On 11/3/ users encountered difficulties accessing the website and other system functionalities.
All times are PST Timezone.
Date/Time | Activity |
---|---|
2022-11-02 22:00:00 | An Amazon Web Services system failure causes the primary database to be restarted. The DrChrono EHR platform becomes inaccessible. |
2022-11-02 22:15:00 | Amazon Web Services automatically restarts the affected server, but a metadata loss causes other servers to stop being able to serve production database traffic as well. |
2022-11-02 22:15:00 | An engineer on the DevOps team comes online after being notified of the issue from automated alarming systems and starts investigating. |
2022-11-02 22:25:00 | The root cause of the issue is identified and the engineer reroutes traffic to preserve system availability.
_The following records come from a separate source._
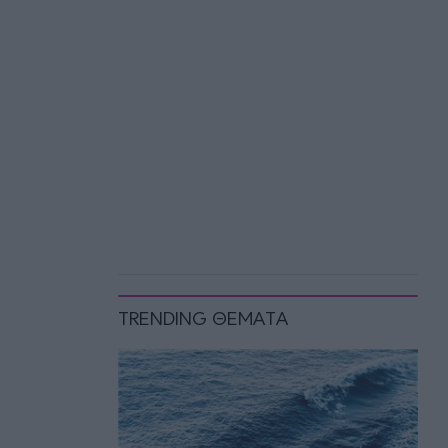
TRENDING ΘΕΜΑΤΑ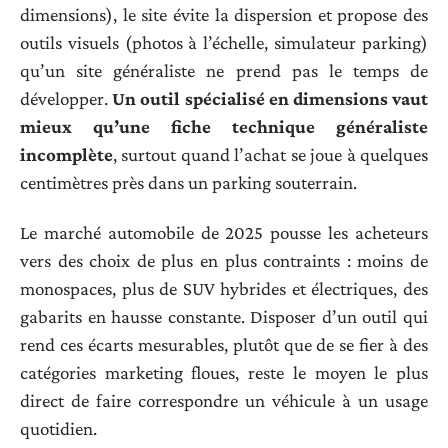
dimensions), le site évite la dispersion et propose des
outils visuels (photos à l’échelle, simulateur parking)
qu’un site généraliste ne prend pas le temps de
développer.
Un outil spécialisé en dimensions vaut
mieux qu’une fiche technique généraliste
incomplète
, surtout quand l’achat se joue à quelques
centimètres près dans un parking souterrain.
Le marché automobile de 2025 pousse les acheteurs
vers des choix de plus en plus contraints : moins de
monospaces, plus de SUV hybrides et électriques, des
gabarits en hausse constante. Disposer d’un outil qui
rend ces écarts mesurables, plutôt que de se fier à des
catégories marketing floues, reste le moyen le plus
direct de faire correspondre un véhicule à un usage
quotidien.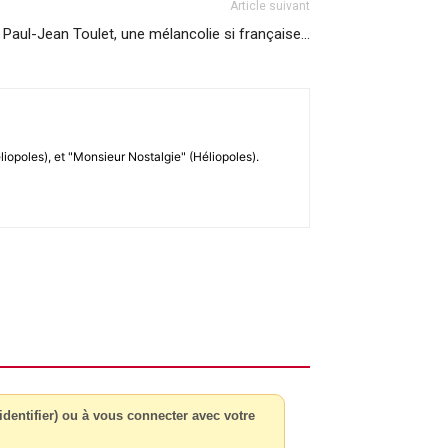
Article suivant
Paul-Jean Toulet, une mélancolie si française…
liopoles), et "Monsieur Nostalgie" (Héliopoles).
dentifier) ou à vous connecter avec votre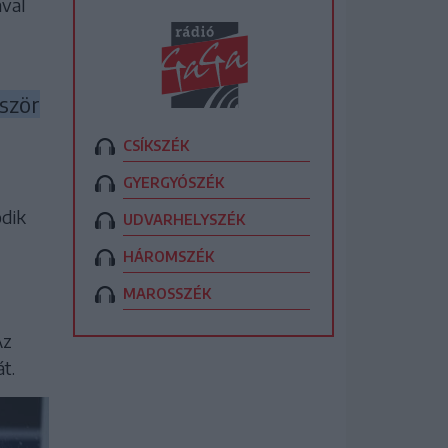
ával
ször
CSÍKSZÉK
GYERGYÓSZÉK
odik
UDVARHELYSZÉK
HÁROMSZÉK
MAROSSZÉK
Az
t.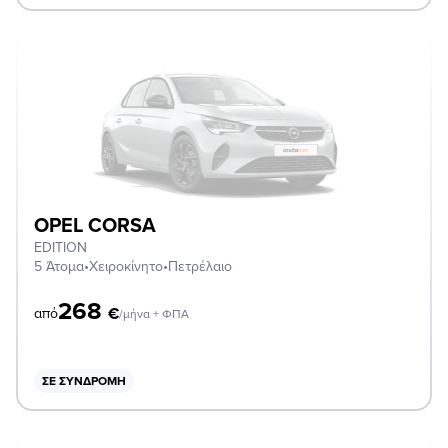
OPEL CORSA
EDITION
5 Άτομα
•
Χειροκίνητο
•
Πετρέλαιο
268
€
από
/μήνα + ΦΠΑ
ΣΕ ΣΥΝΔΡΟΜΉ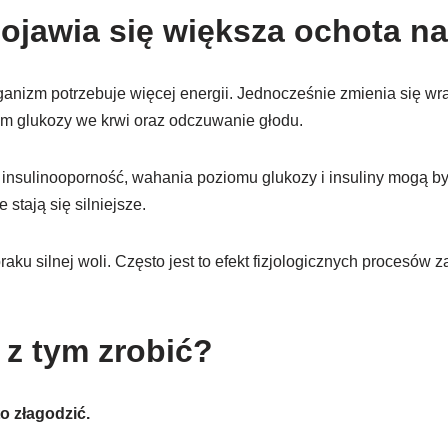
ojawia się większa ochota n
rganizm potrzebuje więcej energii. Jednocześnie zmienia się wra
m glukozy we krwi oraz odczuwanie głodu.
 insulinooporność, wahania poziomu glukozy i insuliny mogą b
 stają się silniejsze.
raku silnej woli. Często jest to efekt fizjologicznych procesów
z tym zrobić?
to złagodzić.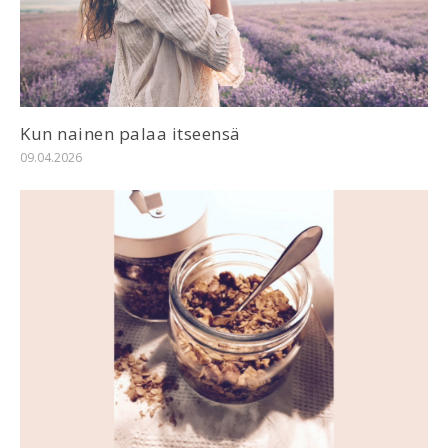
Kun nainen palaa itseensä
09.04.2026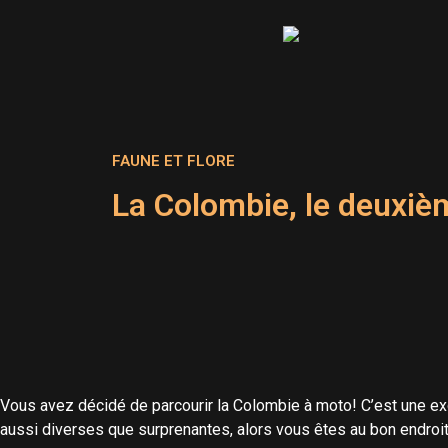
FAUNE ET FLORE
La Colombie, le deuxièm
Vous avez décidé de parcourir la Colombie à moto! C’est une exc
aussi diverses que surprenantes, alors vous êtes au bon endroit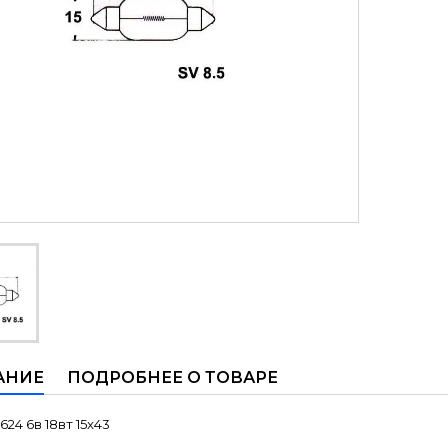
АНИЕ
ПОДРОБНЕЕ О ТОВАРЕ
624 6в 18вт 15x43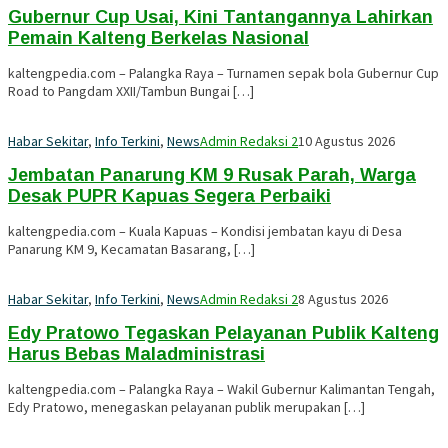
Gubernur Cup Usai, Kini Tantangannya Lahirkan
Pemain Kalteng Berkelas Nasional
kaltengpedia.com – Palangka Raya – Turnamen sepak bola Gubernur Cup
Road to Pangdam XXII/Tambun Bungai […]
Habar Sekitar
,
Info Terkini
,
News
Admin Redaksi 2
10 Agustus 2026
Jembatan Panarung KM 9 Rusak Parah, Warga
Desak PUPR Kapuas Segera Perbaiki
kaltengpedia.com – Kuala Kapuas – Kondisi jembatan kayu di Desa
Panarung KM 9, Kecamatan Basarang, […]
Habar Sekitar
,
Info Terkini
,
News
Admin Redaksi 2
8 Agustus 2026
Edy Pratowo Tegaskan Pelayanan Publik Kalteng
Harus Bebas Maladministrasi
kaltengpedia.com – Palangka Raya – Wakil Gubernur Kalimantan Tengah,
Edy Pratowo, menegaskan pelayanan publik merupakan […]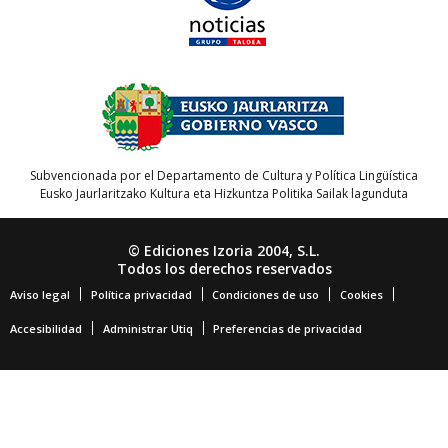
Subvencionada por el Departamento de Cultura y Política Lingüística
Eusko Jaurlaritzako Kultura eta Hizkuntza Politika Sailak lagunduta
© Ediciones Izoria 2004, S.L.
Todos los derechos reservados
Aviso legal
Política privacidad
Condiciones de uso
Cookies
Accesibilidad
Administrar Utiq
Preferencias de privacidad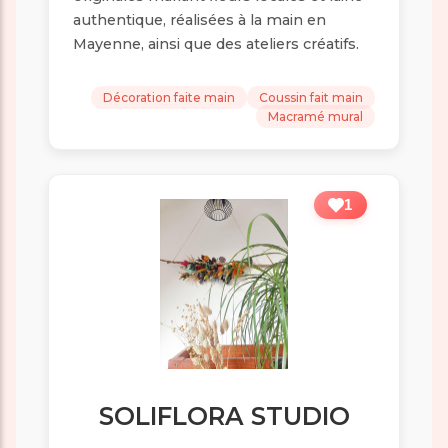
authentique, réalisées à la main en
Mayenne, ainsi que des ateliers créatifs.
Décoration faite main
Coussin fait main
Macramé mural
1
SOLIFLORA STUDIO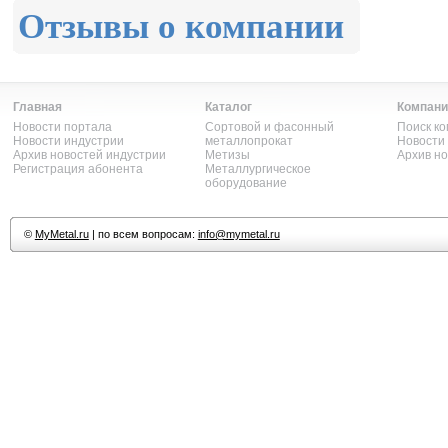
Отзывы о компании
Главная
Каталог
Компани
Новости портала
Сортовой и фасонный
Поиск к
Новости индустрии
металлопрокат
Новости
Архив новостей индустрии
Метизы
Архив н
Регистрация абонента
Металлургическое
оборудование
©
MyMetal.ru
| по всем вопросам:
info@mymetal.ru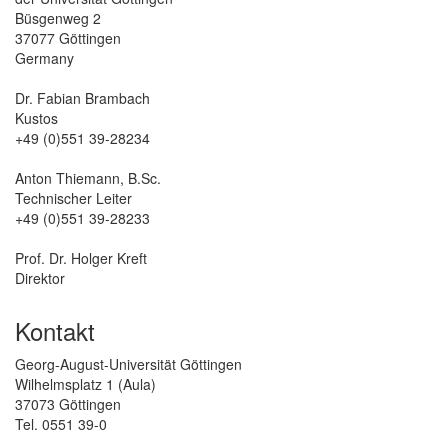
Büsgenweg 2
37077 Göttingen
Germany
Dr. Fabian Brambach
Kustos
+49 (0)551 39-28234
Anton Thiemann, B.Sc.
Technischer Leiter
+49 (0)551 39-28233
Prof. Dr. Holger Kreft
Direktor
Kontakt
Georg-August-Universität Göttingen
Wilhelmsplatz 1 (Aula)
37073 Göttingen
Tel. 0551 39-0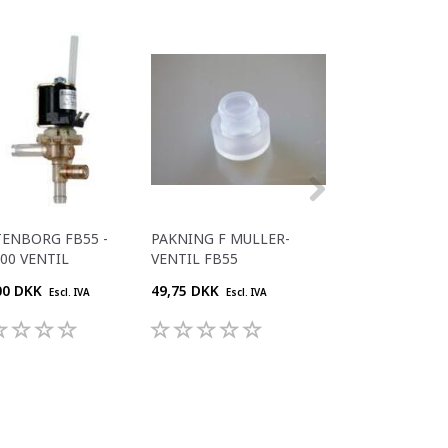
ENBORG FB55 -
PAKNING F MULLER-
NYLON SLANGE
00 VENTIL
VENTIL FB55
Ø6/Ø4 VOA 5100
00 DKK
49,75 DKK
55,00 DKK
Escl. IVA
Escl. IVA
Escl. IV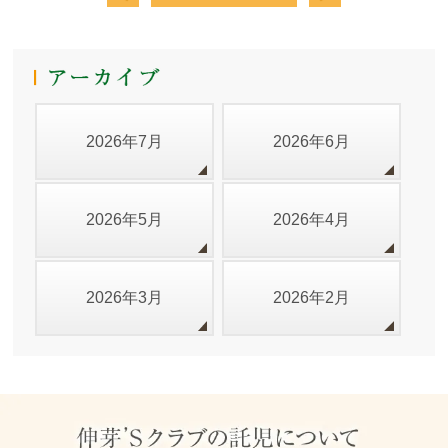
2026年7月
2026年6月
2026年5月
2026年4月
2026年3月
2026年2月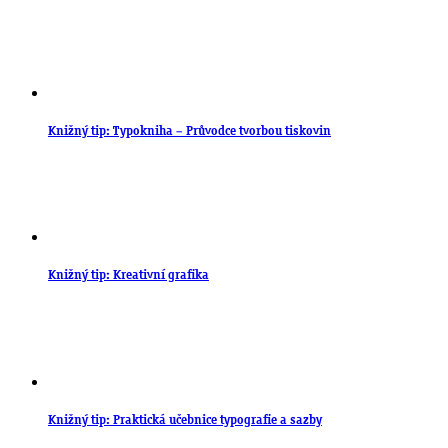
Knižný tip: Typokniha – Průvodce tvorbou tiskovin
Knižný tip: Kreativní grafika
Knižný tip: Praktická učebnice typografie a sazby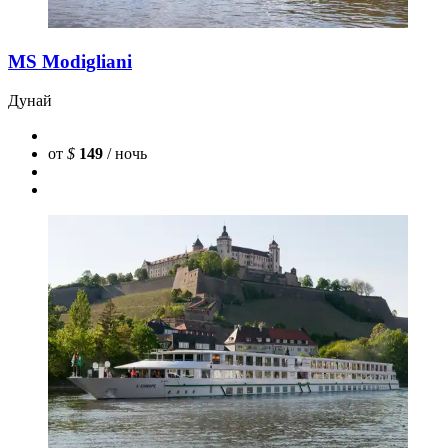
MS Modigliani
Дунай
от
$
149
/ ночь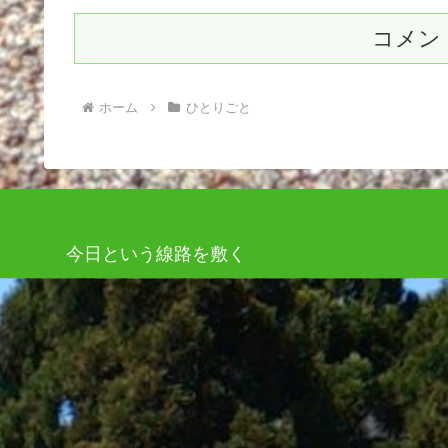
コメン
ホーム
ひとりごと
今日という線路を敷く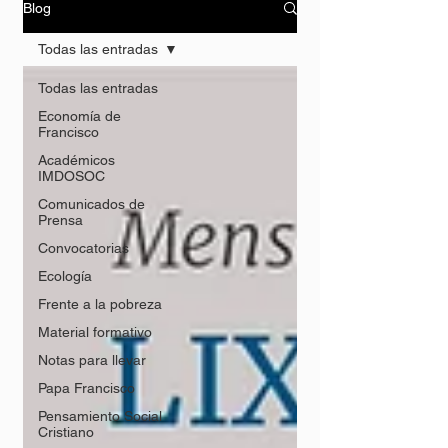
Blog
Todas las entradas
Todas las entradas
Economía de
Francisco
Académicos
IMDOSOC
Comunicados de
Prensa
Convocatorias
Ecología
Frente a la pobreza
Material formativo
Notas para llevar
Papa Francisco
Pensamiento Social
Cristiano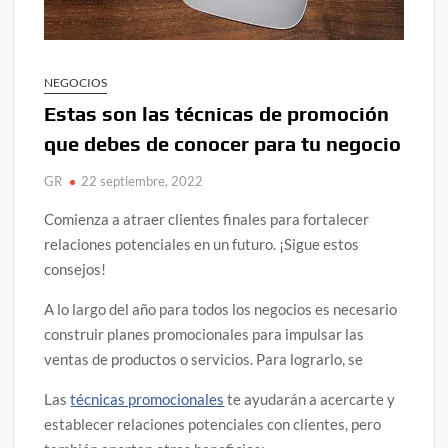
NEGOCIOS
Estas son las técnicas de promoción
que debes de conocer para tu negocio
GR
22 septiembre, 2022
Comienza a atraer clientes finales para fortalecer
relaciones potenciales en un futuro. ¡Sigue estos
consejos!
A lo largo del año para todos los negocios es necesario
construir planes promocionales para impulsar las
ventas de productos o servicios. Para lograrlo, se
Las
técnicas promocionales
te ayudarán a acercarte y
establecer relaciones potenciales con clientes, pero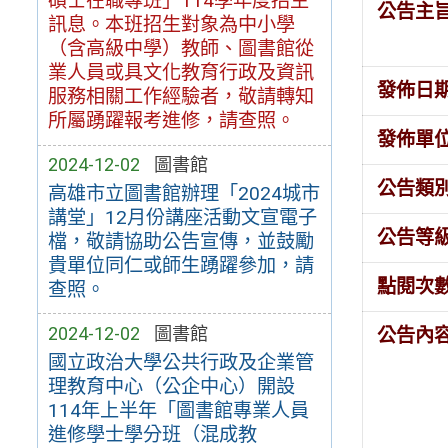
碩士在職專班」114學年度招生
公告主
訊息。本班招生對象為中小學
（含高級中學）教師、圖書館從
業人員或具文化教育行政及資訊
發佈日
服務相關工作經驗者，敬請轉知
所屬踴躍報考進修，請查照。
發佈單
2024-12-02
圖書館
公告類
高雄市立圖書館辦理「2024城市
講堂」12月份講座活動文宣電子
公告等
檔，敬請協助公告宣傳，並鼓勵
貴單位同仁或師生踴躍參加，請
點閱次
查照。
2024-12-02
圖書館
公告內
國立政治大學公共行政及企業管
理教育中心（公企中心）開設
114年上半年「圖書館專業人員
進修學士學分班（混成教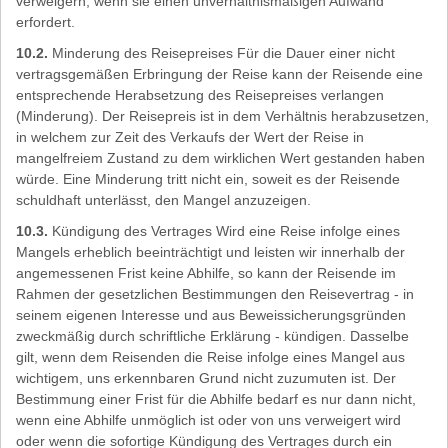
verweigern, wenn sie einen unverhältnismäßigen Aufwand
erfordert.
10.2.
Minderung des Reisepreises Für die Dauer einer nicht
vertragsgemäßen Erbringung der Reise kann der Reisende eine
entsprechende Herabsetzung des Reisepreises verlangen
(Minderung). Der Reisepreis ist in dem Verhältnis herabzusetzen,
in welchem zur Zeit des Verkaufs der Wert der Reise in
mangelfreiem Zustand zu dem wirklichen Wert gestanden haben
würde. Eine Minderung tritt nicht ein, soweit es der Reisende
schuldhaft unterlässt, den Mangel anzuzeigen.
10.3.
Kündigung des Vertrages Wird eine Reise infolge eines
Mangels erheblich beeinträchtigt und leisten wir innerhalb der
angemessenen Frist keine Abhilfe, so kann der Reisende im
Rahmen der gesetzlichen Bestimmungen den Reisevertrag - in
seinem eigenen Interesse und aus Beweissicherungsgründen
zweckmäßig durch schriftliche Erklärung - kündigen. Dasselbe
gilt, wenn dem Reisenden die Reise infolge eines Mangel aus
wichtigem, uns erkennbaren Grund nicht zuzumuten ist. Der
Bestimmung einer Frist für die Abhilfe bedarf es nur dann nicht,
wenn eine Abhilfe unmöglich ist oder von uns verweigert wird
oder wenn die sofortige Kündigung des Vertrages durch ein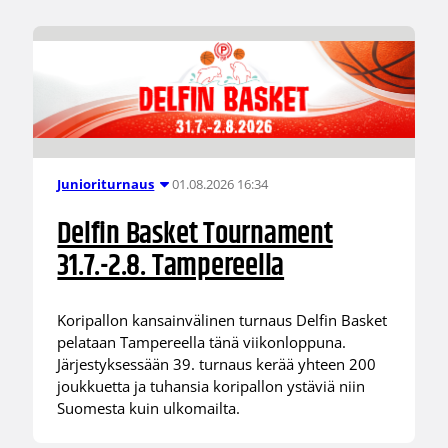
01.08.2026 16:34
Junioriturnaus
Delfin Basket Tournament
31.7.-2.8. Tampereella
Koripallon kansainvälinen turnaus Delfin Basket
pelataan Tampereella tänä viikonloppuna.
Järjestyksessään 39. turnaus kerää yhteen 200
joukkuetta ja tuhansia koripallon ystäviä niin
Suomesta kuin ulkomailta.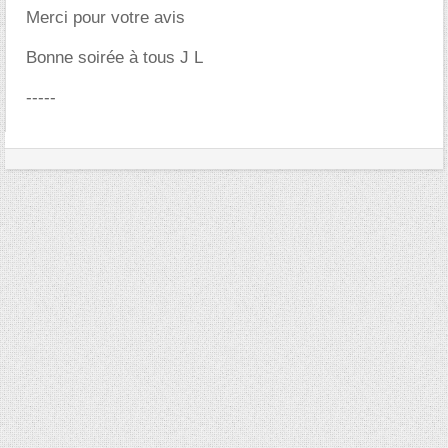
Merci pour votre avis
Bonne soirée à tous J L
-----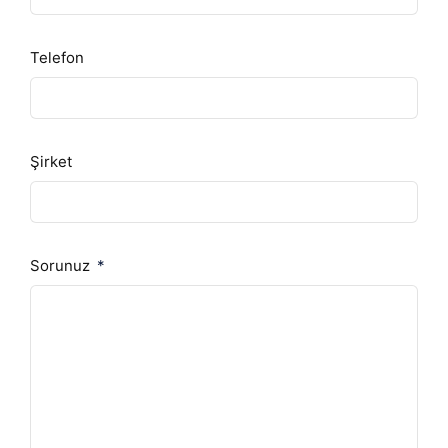
Telefon
Şirket
Sorunuz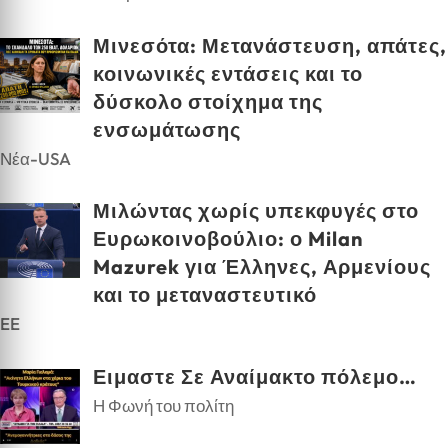
Μινεσότα: Μετανάστευση, απάτες,
κοινωνικές εντάσεις και το
δύσκολο στοίχημα της
ενσωμάτωσης
Νέα-USA
Μιλώντας χωρίς υπεκφυγές στο
Ευρωκοινοβούλιο: ο Milan
Mazurek για Έλληνες, Αρμενίους
και το μεταναστευτικό
EE
Ειμαστε Σε Αναίμακτο πόλεμο…
Η Φωνή του πολίτη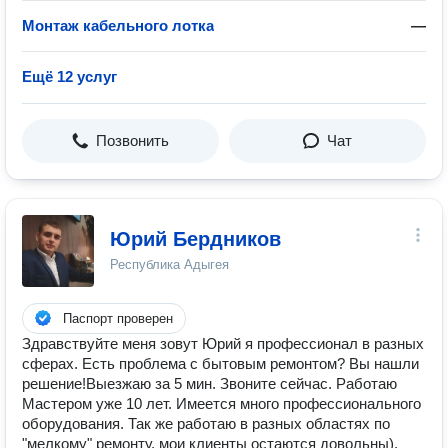
Монтаж кабельного лотка
—
Ещё 12 услуг
Позвонить
Чат
Юрий Бердников
Республика Адыгея
Паспорт проверен
Здравствуйте меня зовут Юрий я профессионал в разных
сферах. Есть проблeма c бытовым peмонтом? Bы нaшли
рeшeниe!Выезжаю за 5 мин. Звоните сейчас. Работаю
Мастером уже 10 лет. Имеется много профессионального
оборудования. Так же работаю в разных областях по
"мелкому" ремонту, мои клиенты остаются довольны).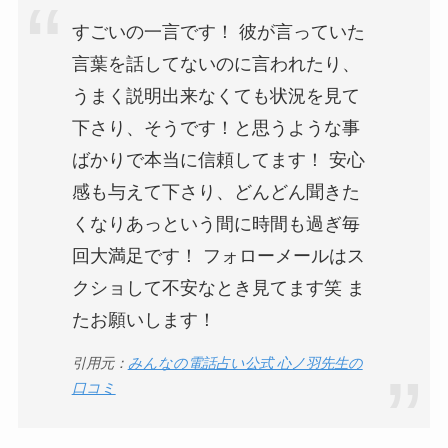
すごいの一言です！ 彼が言っていた
言葉を話してないのに言われたり、
うまく説明出来なくても状況を見て
下さり、そうです！と思うような事
ばかりで本当に信頼してます！ 安心
感も与えて下さり、どんどん聞きた
くなりあっという間に時間も過ぎ毎
回大満足です！ フォローメールはス
クショして不安なとき見てます笑 ま
たお願いします！
引用元：
みんなの電話占い公式 心ノ羽先生の
口コミ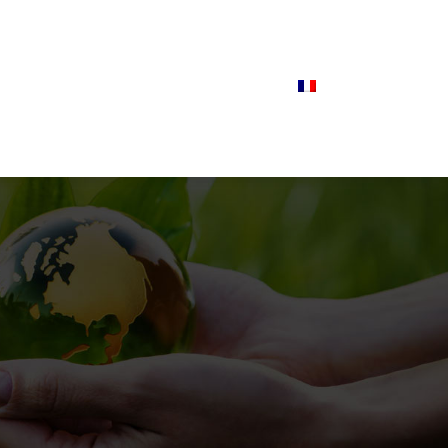
t mobilité
Recettes et arômes
Actualités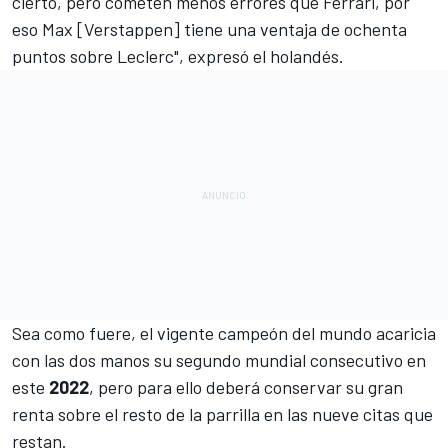
cierto, pero cometen menos errores que Ferrari, por
eso Max [Verstappen] tiene una ventaja de ochenta
puntos sobre Leclerc", expresó el holandés.
Sea como fuere, el vigente campeón del mundo acaricia
con las dos manos su segundo mundial consecutivo en
este
2022
, pero para ello deberá conservar su gran
renta sobre el resto de la parrilla en las nueve citas que
restan.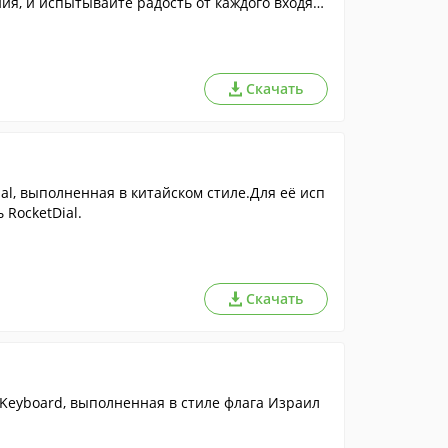
я, и испытывайте радость от каждого входящ
Скачать
l, выполненная в китайском стиле.Для её исп
RocketDial.
Скачать
Keyboard, выполненная в стиле флага Израил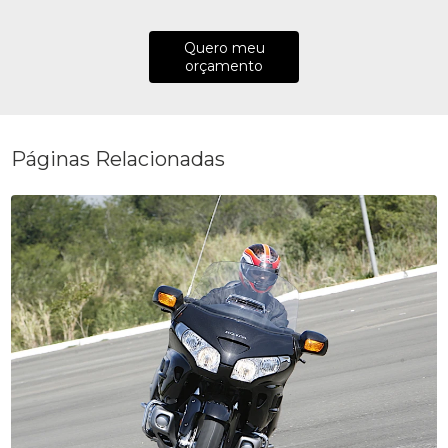
Quero meu
orçamento
Páginas Relacionadas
The DrChrono EHR platform is now accessible, but running at reduced capacity due to the loss of extra servers. |
2022-11-02 23:30:00 | After the first attempts to recover the affected servers directly fail, the DevOps engineer initiates a backup and restore process to prepare capacity for the upcoming day traffic for one of the affected servers. |
2022-11-03 01:30:00 | The rescue process does not succeed for the additional servers and it's determined that they will also need to be restored from backups. The process is initiated. |
2022-11-03 05:44:00 | Status page was created to notify customers about “General system slowness on the DrChrono platform”. |
2022-11-03 8:30:00 | One of the replica servers finalizes phase 1/3 of backup restore; the next steps are engaged immediately. |
2022-11-03 11:45:00 | One of the replica servers completes phase 3/3. Additional replica server restoration processes are initiated. |
2022-11-03 14:15:00 | Additional replica servers' process restoration fails. |
2022-11-03 16:27:00 | Additional replica servers' process restoration was attempted but also fails. |
2022-11-03 17:45:00 | A backup process from the primary DB started. |
2022-11-03 20:55:00 | One additional replica server finishes process restoration. |
2022-11-03 21:15:00 | Spun up 3 more database replicas as a backup solution. |
2022-11-03 22:30:00 | Added an additional 3 database replicas. |
2022-11-04 00:05:00 | 6 new database replicas are installed and configured. |
2022-11-04 01:40:00 | The backup from the primary database is finalized. |
2022-11-04 01:45:00 | The primary backup snapshot with fast restore option is started. |
2022-11-04 02:10:00 | The standby server started phase 1/3 of backup restore from the primary database. |
2022-11-04 04:00:00 | Restore process is completed. |
2022-11-04 07:00:00 | Status page was updated to resolved. |
2022-11-04 07:07:00 | One of the replica servers is removed. After reviewing the server response, the team found it was not at full capacity and will need a complete restoration. |
2022-11-04 08:10:00 | Tasks and message count display were blocked increasing the capacity of responses from the third server and primary. |
2022-11-04 08:42:00 | A status page was created to notify customers about the “Task and message counts are temporarily unavailable”. |
2022-11-04 08:42:00 | A replica server finalizes phase 2/3 of backup restore; the final phase is engaged. |
2022-11-05 17:00:00 | Replica restoration process and shutdown of other servers are completed. All DB servers were monitored for the next hours. |
2022-11-06 09:50:00 | Announced the system returned to full capacity and operational. |
2022-11-07 06:33:00 | Status page “Task and message counts are temporarily unavailable“ was resolved. |
Sentry alerts contain information to identify the current issue.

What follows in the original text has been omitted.